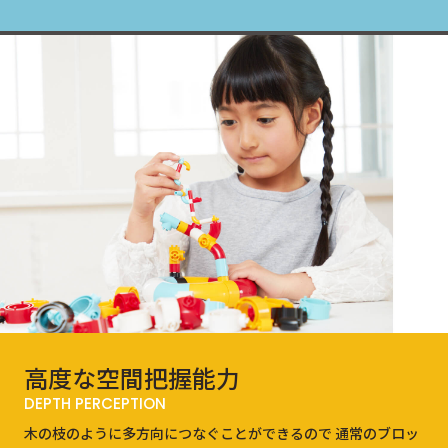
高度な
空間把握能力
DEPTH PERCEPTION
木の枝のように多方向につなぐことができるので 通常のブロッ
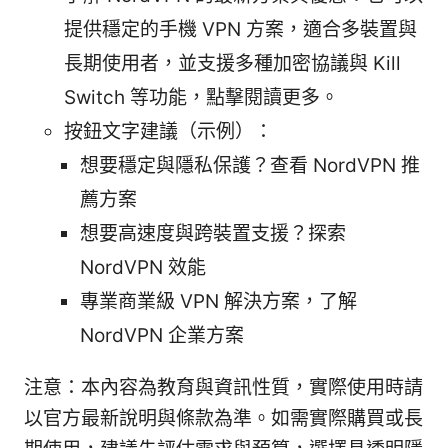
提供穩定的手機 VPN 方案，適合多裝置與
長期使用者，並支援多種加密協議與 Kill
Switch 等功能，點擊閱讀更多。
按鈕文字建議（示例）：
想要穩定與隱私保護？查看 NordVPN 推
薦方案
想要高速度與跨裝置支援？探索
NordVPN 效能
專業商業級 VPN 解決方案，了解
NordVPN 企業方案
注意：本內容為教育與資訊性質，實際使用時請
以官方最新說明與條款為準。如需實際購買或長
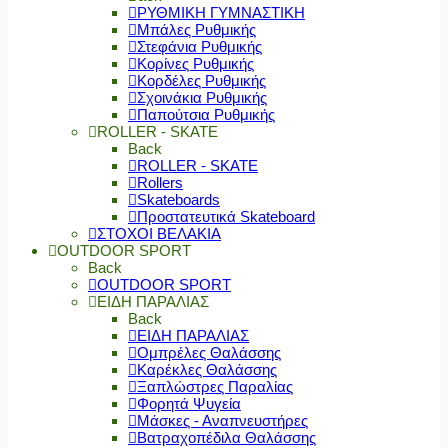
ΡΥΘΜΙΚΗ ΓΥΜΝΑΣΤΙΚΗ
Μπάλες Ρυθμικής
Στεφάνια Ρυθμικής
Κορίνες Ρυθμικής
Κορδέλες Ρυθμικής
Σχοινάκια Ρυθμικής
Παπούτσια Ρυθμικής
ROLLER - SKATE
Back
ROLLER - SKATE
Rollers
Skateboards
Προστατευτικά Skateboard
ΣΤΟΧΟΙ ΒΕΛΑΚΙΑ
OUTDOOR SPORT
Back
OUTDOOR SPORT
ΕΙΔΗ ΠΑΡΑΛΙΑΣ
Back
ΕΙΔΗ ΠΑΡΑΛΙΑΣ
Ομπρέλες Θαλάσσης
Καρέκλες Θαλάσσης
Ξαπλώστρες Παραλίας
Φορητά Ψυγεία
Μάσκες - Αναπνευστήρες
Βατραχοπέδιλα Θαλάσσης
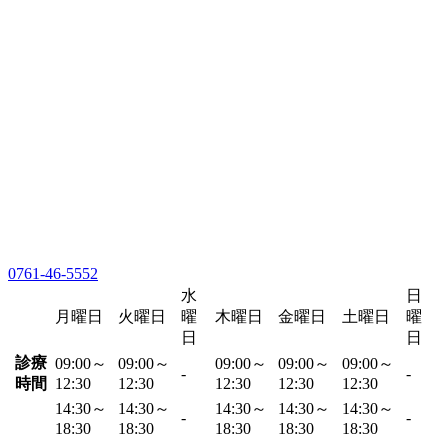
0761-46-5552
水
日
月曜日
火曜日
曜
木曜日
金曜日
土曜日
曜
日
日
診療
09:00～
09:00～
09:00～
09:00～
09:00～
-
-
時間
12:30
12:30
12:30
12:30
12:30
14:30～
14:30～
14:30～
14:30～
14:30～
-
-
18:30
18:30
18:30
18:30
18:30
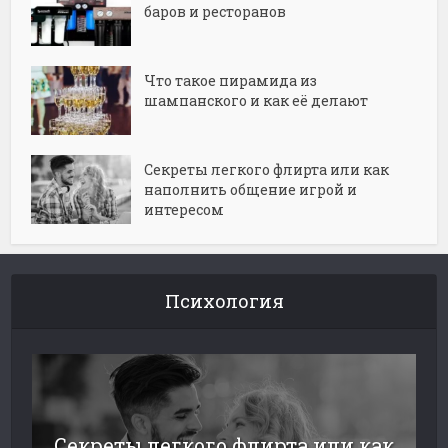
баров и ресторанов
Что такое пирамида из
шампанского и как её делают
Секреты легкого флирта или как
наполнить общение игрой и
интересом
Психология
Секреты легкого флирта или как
• • • • •
Please go through the entries and show every line with the word "Θαλάσσης".

Ομπρέλες Θαλάσσης
Καρέκλες Θαλάσσης
Βατραχοπέδιλα Θαλάσσης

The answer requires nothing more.